Wie viele Stunden sie am Ende in den Wehen gelegen hatte, wusste Calvena im Nachhinein nicht mehr. Nach Schmerz und Agonie war sie nur froh, es überstanden zu haben. Zwischendurch hatte sie das Bedürfnis verspürt, ihren Mann einfach mal zu erwürgen. Schließlich hatte er ihr dies angetan und wusste gar nicht welche Qualen sie durchlitt. Sein Glück war, dass er wohl hoffentlich schon auf dem Rückweg war. Sonst hätte sie ihm ein paar recht fantasievolle Beleidigungen an den Kopf geworfen, während sie sich durch die Wehen kämpfte. Es war furchtbar. Nichts, rein gar nichts hatte sie darauf vorbereiten können. Vor allem nicht auf das überwältigende Glücksgefühl, als sie plötzlich ihren winzigen schreienden Sohn plötzlich in den Armen hielt. Noch ganz rot und zerknittert, wirkte er so gar nicht wie ein menschliches Wesen, doch in ihren Augen war er perfekt. Von den winzigen Zehen, bis zum den dunklen Locken, ein kleines perfektes Menschenkind. Tränen traten ihr in die Augen. Mit einem Finger streichelte sie Zärtlich das kleine Gesicht.
Sie war glücklich, so glücklich wie noch nie in ihrem Leben. Und doch gab es einen kleinen Schatten. Lucius war nicht da um sich mit ihr zu freuen. Um seinen Sohn kennen zu lernen….
„Das ging schnell“, hatte Merline nur irgendwann kommentiert und ihr damit ein kleines Schmunzeln entlockt, während sie liebevoll das Kind in ihren Armen betrachtete. „Ich hab Geburten erlebt die gingen die ganze Nacht oder länger“, plauderte die gutmütige Germanin. Sie würde noch einige Stunden bleiben und dabei zusehen, wie die gerade gewordene Mutter mit ihrem Kind zurechtkam. Mit dem ersten Kind war es immer so eine Sache, oftmals waren die Mütter überfordert und auch ein wenig unsicher im Umgang mit dem Säugling. Schließlich war das alles noch neu und auch ungewohnt. Das ganze Leben stellte sich mit einem Kind auf den Kopf. Von daher stand sie den Wöchnerinnen immer gern mit Rat und Tat zur Seite.

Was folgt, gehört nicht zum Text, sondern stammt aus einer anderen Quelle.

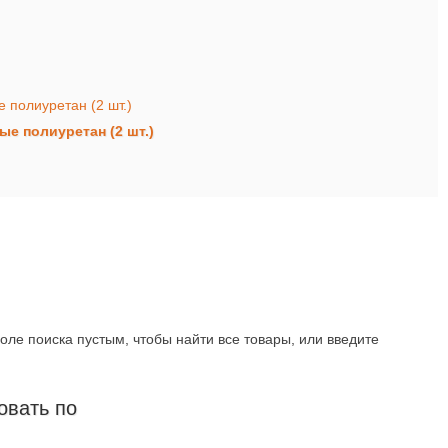
ые полиуретан (2 шт.)
оле поиска пустым, чтобы найти все товары, или введите
овать по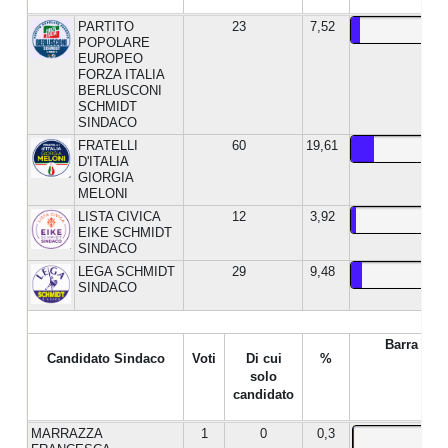
PARTITO
23
7,52
POPOLARE
EUROPEO
FORZA ITALIA
BERLUSCONI
SCHMIDT
SINDACO
FRATELLI
60
19,61
D'ITALIA
GIORGIA
MELONI
LISTA CIVICA
12
3,92
EIKE SCHMIDT
SINDACO
LEGA SCHMIDT
29
9,48
SINDACO
Barra %
Candidato Sindaco
Voti
Di cui
%
solo
candidato
MARRAZZA
1
0
0,3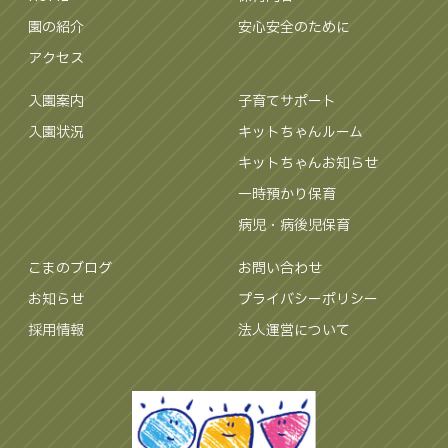
園の紹介
安心安全のために
アクセス
入園案内
子育てサポート
入園状況
キットちゃんルーム
キットちゃんお知らせ
一時預かり保育
病児・病後児保育
こまのブログ
お問い合わせ
お知らせ
プライバシーポリシー
採用情報
法人運営について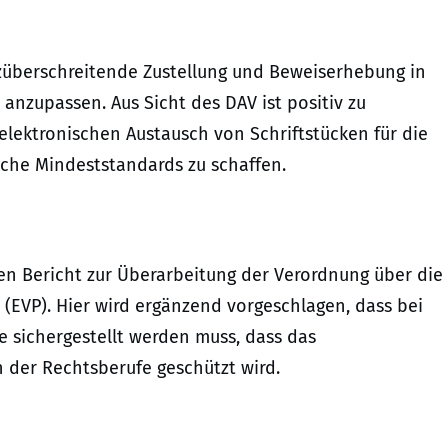
nzüberschreitende Zustellung und Beweiserhebung in
 anzupassen. Aus Sicht des DAV ist positiv zu
elektronischen Austausch von Schriftstücken für die
che Mindeststandards zu schaffen.
n Bericht zur Überarbeitung der Verordnung über die
(EVP). Hier wird ergänzend vorgeschlagen, dass bei
 sichergestellt werden muss, dass das
 der Rechtsberufe geschützt wird.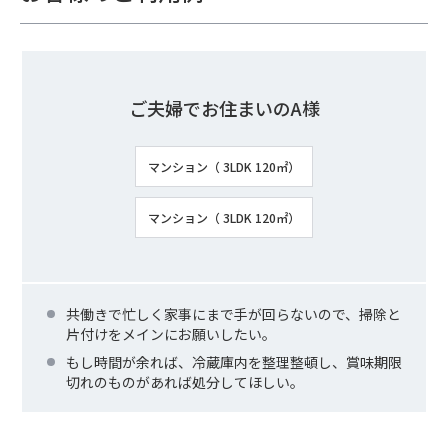
ご夫婦でお住まいのA様
マンション（ 3LDK 120㎡）
マンション（ 3LDK 120㎡）
共働きで忙しく家事にまで手が回らないので、掃除と
片付けをメインにお願いしたい。
もし時間が余れば、冷蔵庫内を整理整頓し、賞味期限
切れのものがあれば処分してほしい。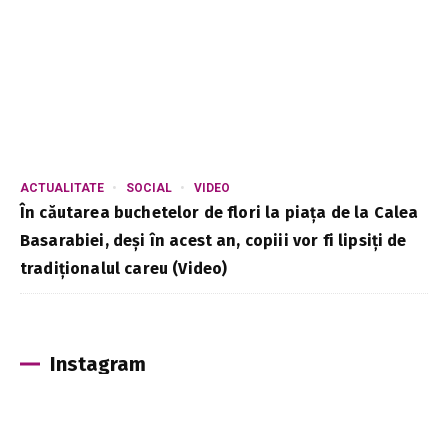
ACTUALITATE
SOCIAL
VIDEO
În căutarea buchetelor de flori la piața de la Calea
Basarabiei, deși în acest an, copiii vor fi lipsiți de
tradiționalul careu (Video)
Instagram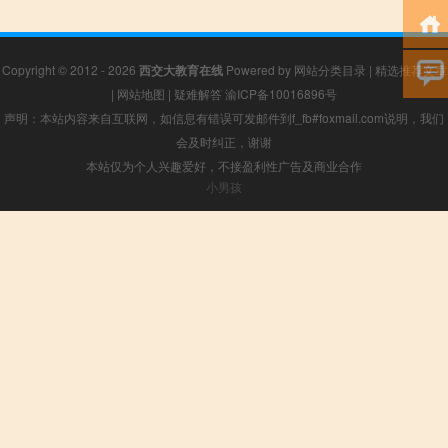
Copyright © 2012 - 2026
西交大教育在线
Powered by
网站分类目录
|
精选推荐文章
|
网站地图
|
疑难解答
渝ICP备10016896号
声明：本站内容来自互联网，如信息有错误可发邮件到f_fb#foxmail.com说明，我们
会及时纠正，谢谢
本站仅为个人兴趣爱好，不接盈利性广告及商业合作
小男孩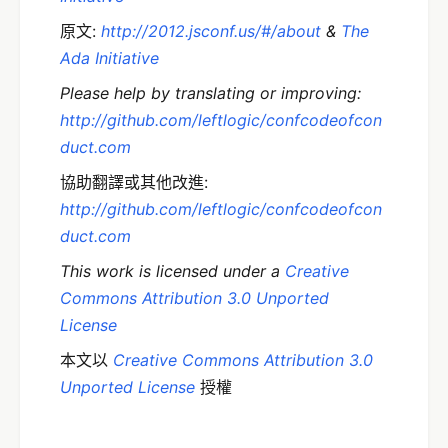
原文:
http://2012.jsconf.us/#/about
&
The
Ada Initiative
Please help by translating or improving:
http://github.com/leftlogic/confcodeofcon
duct.com
協助翻譯或其他改進:
http://github.com/leftlogic/confcodeofcon
duct.com
This work is licensed under a
Creative
Commons Attribution 3.0 Unported
License
本文以
Creative Commons Attribution 3.0
Unported License
授權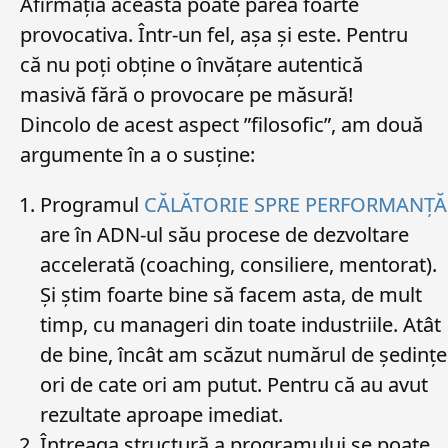
Afirmația aceasta poate părea foarte
provocativa. Într-un fel, așa și este. Pentru
că nu poți obține o învățare autentică
masivă fără o provocare pe măsură!
Dincolo de acest aspect ”filosofic”, am două
argumente în a o susține:
Programul
CĂLĂTORIE SPRE PERFORMANȚĂ
are în ADN-ul său procese de dezvoltare
accelerată (coaching, consiliere, mentorat).
Și știm foarte bine să facem asta, de mult
timp, cu manageri din toate industriile. Atât
de bine, încât am scăzut numărul de ședințe
ori de cate ori am putut. Pentru că au avut
rezultate aproape imediat.
Întreaga structură a programului se poate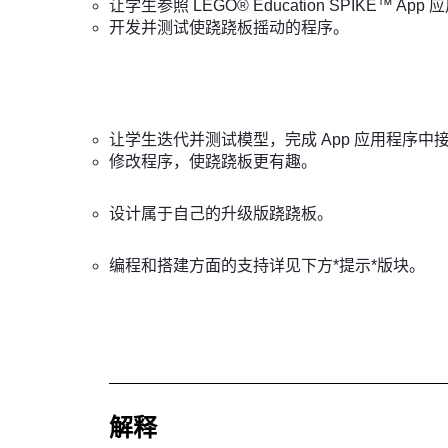
让学生参照 LEGO® Education SPIKE™
开发并测试使跷跷板摇动的程序。
让学生迭代并测试模型，完成 App 应用程序中
修改程序，使跷跷板更有趣。
设计属于自己的升级版跷跷板。
编程和搭建方面的支持详见下方*提示*版块。
解释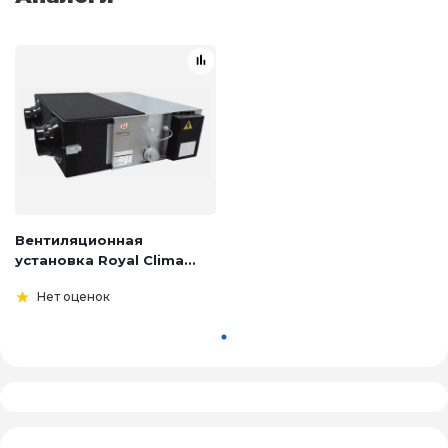
Вентиляционная
установка Royal Clima...
Нет оценок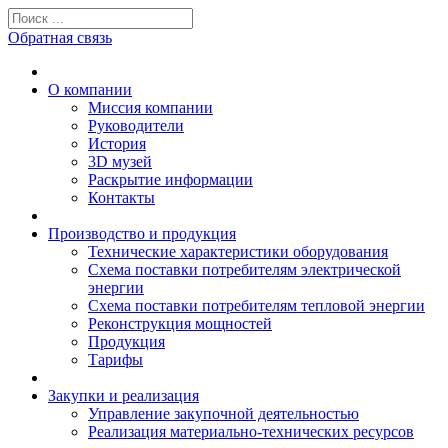
Обратная связь
О компании
Миссия компании
Руководители
История
3D музей
Раскрытие информации
Контакты
Производство и продукция
Технические характеристики оборудования
Схема поставки потребителям электрической
энергии
Схема поставки потребителям тепловой энергии
Реконструкция мощностей
Продукция
Тарифы
Закупки и реализация
Управление закупочной деятельностью
Реализация материально-технических ресурсов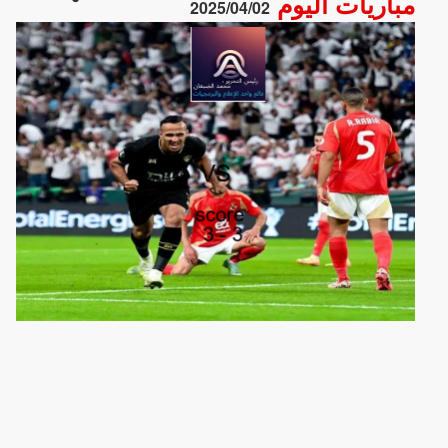
مباريات اليوم
2025/04/02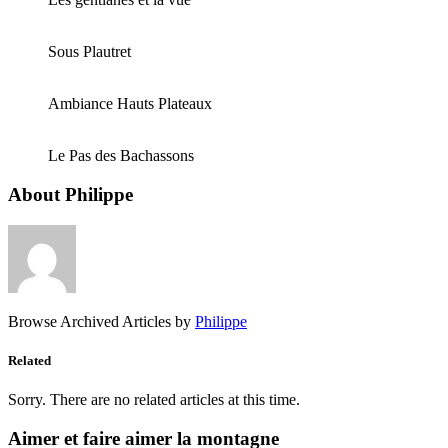
Sous Plautret
Ambiance Hauts Plateaux
Le Pas des Bachassons
About Philippe
Browse Archived Articles by
Philippe
Related
Sorry. There are no related articles at this time.
Aimer et faire aimer la montagne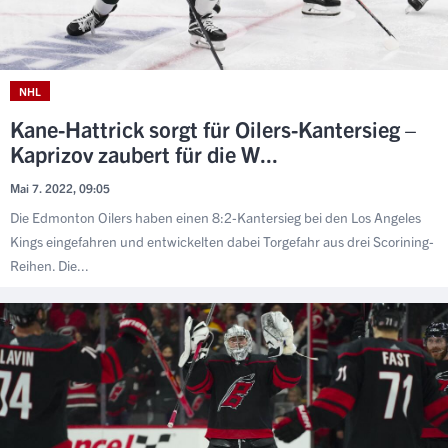
NHL
Kane-Hattrick sorgt für Oilers-Kantersieg –
Kaprizov zaubert für die W...
Mai 7. 2022, 09:05
Die Edmonton Oilers haben einen 8:2-Kantersieg bei den Los Angeles
Kings eingefahren und entwickelten dabei Torgefahr aus drei Scorining-
Reihen. Die...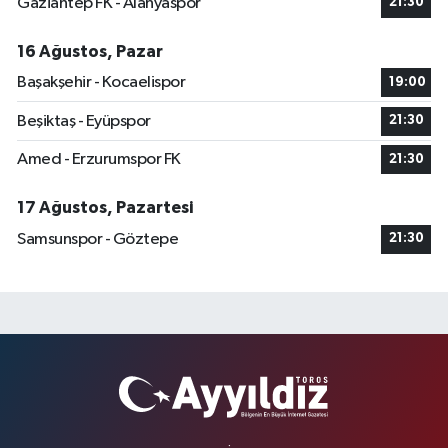
Gaziantep FK - Alanyaspor
21:30
16 Ağustos, Pazar
Başakşehir - Kocaelispor
19:00
Beşiktaş - Eyüpspor
21:30
Amed - Erzurumspor FK
21:30
17 Ağustos, Pazartesi
Samsunspor - Göztepe
21:30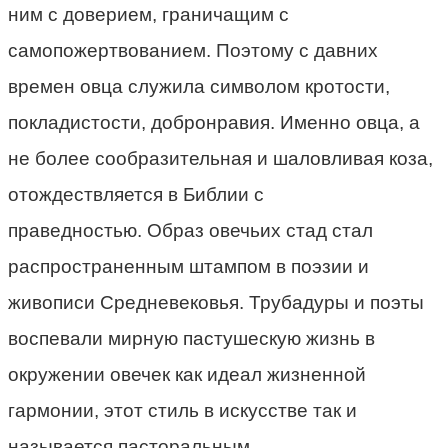
ним с доверием, граничащим с
самопожертвованием. Поэтому с давних
времен овца служила символом кротости,
покладистости, добронравия. Именно овца, а
не более сообразительная и шаловливая коза,
отождествляется в Библии с
праведностью. Образ овечьих стад стал
распространенным штампом в поэзии и
живописи Средневековья. Трубадуры и поэты
воспевали мирную пастушескую жизнь в
окружении овечек как идеал жизненной
гармонии, этот стиль в искусстве так и
называется пасторальным.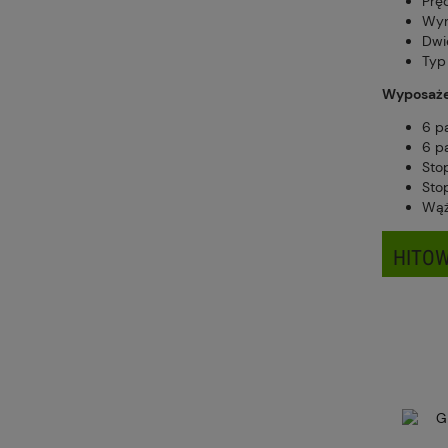
Prę
Wym
Dwi
Typ
Wyposaże
6 p
6 pa
Stop
Stop
Wą
HITOW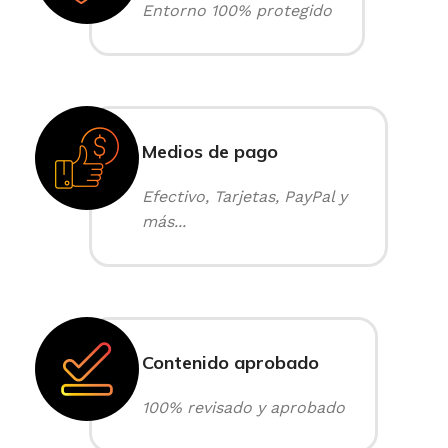
Entorno 100% protegido
Medios de pago
Efectivo, Tarjetas, PayPal y
más...
Contenido aprobado
100% revisado y aprobado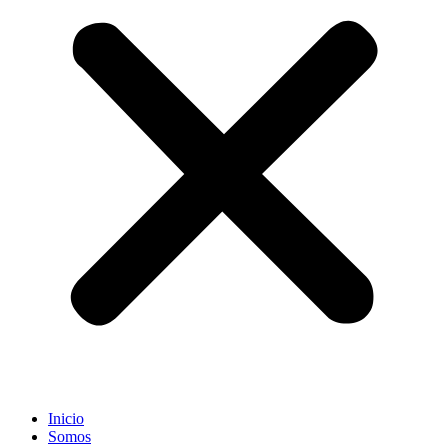
Inicio
Somos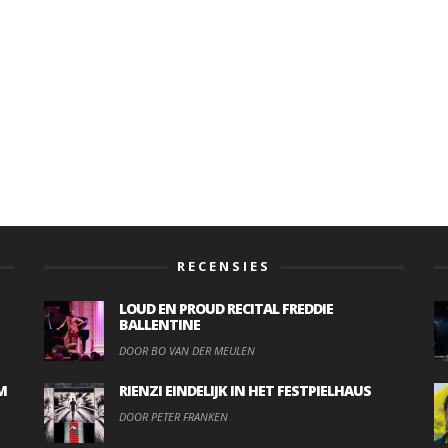
RECENSIES
LOUD EN PROUD RECITAL FREDDIE
BALLENTINE
DOOR BO VAN DER MEULEN
M
RIENZI EINDELIJK IN HET FESTPIELHAUS
DOOR PETER FRANKEN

Merlinde ließ sich in den Korbstuhl am Fenster sinken und lächelte zufrieden. Nicht alle Geburten verliefen so reibungslos, sie hatte oft genug erlebt wie Mutter oder Kind oder Beide starben. Das Gefühl der Hilflosigkeit in solchen Momenten trieb sie an den Rand der Verzweiflung. Zumal dann die Männer dieser Frauen meist ihr die Schuld an dem Willen der Götter gaben. Fast konnte man die Geburt mit einem Würfelspiel vergleichen. Das Leben an sich. Fortuna, so nannten die Römer ihre Schicksalsgöttin, die Germanen hatten ihre Norne. Ein ganz leiser Seufzer entfloh ihr, als junges Mädchen hätte sie es sich niemals vorstellen können, dass sie einmal ihr Wissen und ihre Fähigkeiten auch einmal den Römern, diesen Invasoren zur Verfügung stellen würde. Damals hatte sie noch auf der anderen Seite des Rhenus gelebt, in einem winzigen Dorf. Die Furcht vor den Römern war immer da gewesen. Dass sie einmal sogar Freunde finden würde und Gemeinsamkeiten entdecken war ihr undenkbar erschienen. Sie wusste gar nicht mehr, wann sich ihre Einstellung so sehr geändert hatte. Gedankenverloren betrachtete sie Mutter und Kind und erinnerte sich an die alten Zeiten. Sie waren weder gut noch schlecht. Es waren Erinnerungen in denen sie sich verlor. Erinnerungen an ihre Mutter, die ihr so viel Wissen vermittelt hatte, an den Mann den sie einmal geliebt hatte und ihre Kinder. Ein sanftes Lächeln lag auf ihrem Runden Gesicht.
Merlinde schreckte auf, als sie ein lautes rufen vernahm. Sie warf Calvena und dem Kind, beide schliefen friedlich, einen kurzen Blick zu, ehe sie auf die Beine kam um nach zu sehen, wer denn da im Haus herum polterte. Sie ging davon aus, dass es dieser nutzlose Sklave Simplex war, dem würde sie ihm Mal den Kopf gerade rücken. Hatte wohl noch nie davon gehört, Rücksicht zu nehmen. Kurz spielte die resolute Frau sogar kurz mit dem Gedanken eine Bratpfanne aus der Küche zu holen, um ihren Worten Nachdruck zu verleihen.